Google 411 Harvesting Speech Data

I just stumbled upon (not with suble upon though) this Scary blog post about google data mining your voice:

Assuming each call has four utterances – and costs 3 cents each on average – then it would cost Google about $8M for 1 billion utterances (or $80M to match TellMe’s 10 billion utterances). A bargain compared to buying Tellme for $800M. I agree with Tim O’Reilly’s conclusion that Google’s launch of a directory assistance product was accelerated (and is driven) by their desire to compete with Microsoft.

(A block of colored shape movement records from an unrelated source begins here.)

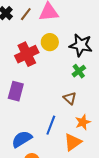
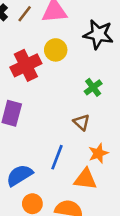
black star: (81, 45) -> (98, 34), moved
orange triangle: (73, 142) -> (85, 179), turned 42

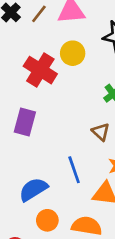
red cross: (26, 65) -> (40, 70), turned -32
blue line: (57, 157) -> (74, 170), turned -40

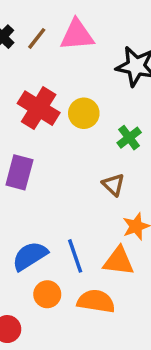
yellow circle: (73, 53) -> (84, 113), moved
blue line: (74, 170) -> (75, 256), moved

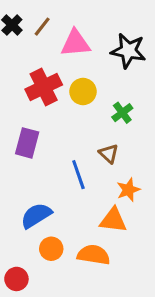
pink triangle: (77, 35) -> (75, 43), moved
red cross: (39, 108) -> (44, 87), turned 32
blue line: (75, 256) -> (78, 175), moved

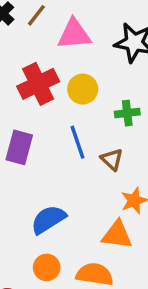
green cross: (122, 113) -> (127, 113), turned 30
blue line: (78, 175) -> (78, 142), moved
blue semicircle: (36, 215) -> (48, 219), moved

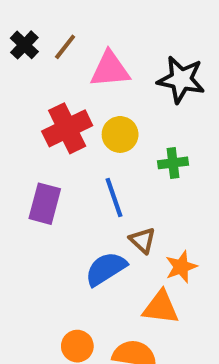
brown triangle: (112, 159) -> (142, 240), moved
blue semicircle: (48, 219) -> (106, 269), moved

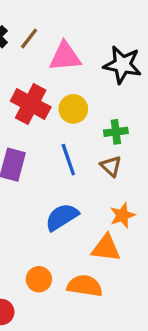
red cross: (67, 128) -> (31, 104), turned -36
brown triangle: (142, 240) -> (111, 166), moved

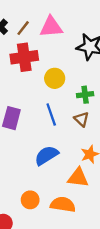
pink triangle: (65, 57) -> (51, 27), moved
red cross: (31, 104) -> (24, 57), moved, turned -36

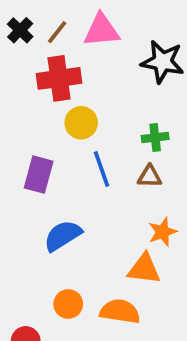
yellow circle: (55, 78) -> (81, 123), moved
brown triangle: (82, 119) -> (150, 176), turned -42
blue semicircle: (46, 155) -> (63, 236), moved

The post, which might be a little over the top reference Tim O’Reilly, who speculates about the motivations of Google’s free 411 directory assistance


This is reminiscent of a comment that Peter Norvig, Director of Research at Google, made to me last year about automated translation, and why it’s getting better. “We don’t have better algorithms. We just have more data.”
In short, I’m speculating that the 1-800-GOOG-411 service is designed to harvest voice data to build Google’s own speech database, rather than licensing from Nuance or another player.

This is kind of creepy from a privacy stand point, but as long as Google refrains from being evil, I guess we’re safe, right?

Interestingly, O’Reilly says “many of the future battles between industry giants will be around who owns data.” Definitely scary when you talk about your own consumer data, what about scientific data? Like the traffic patterns of pelagic animals.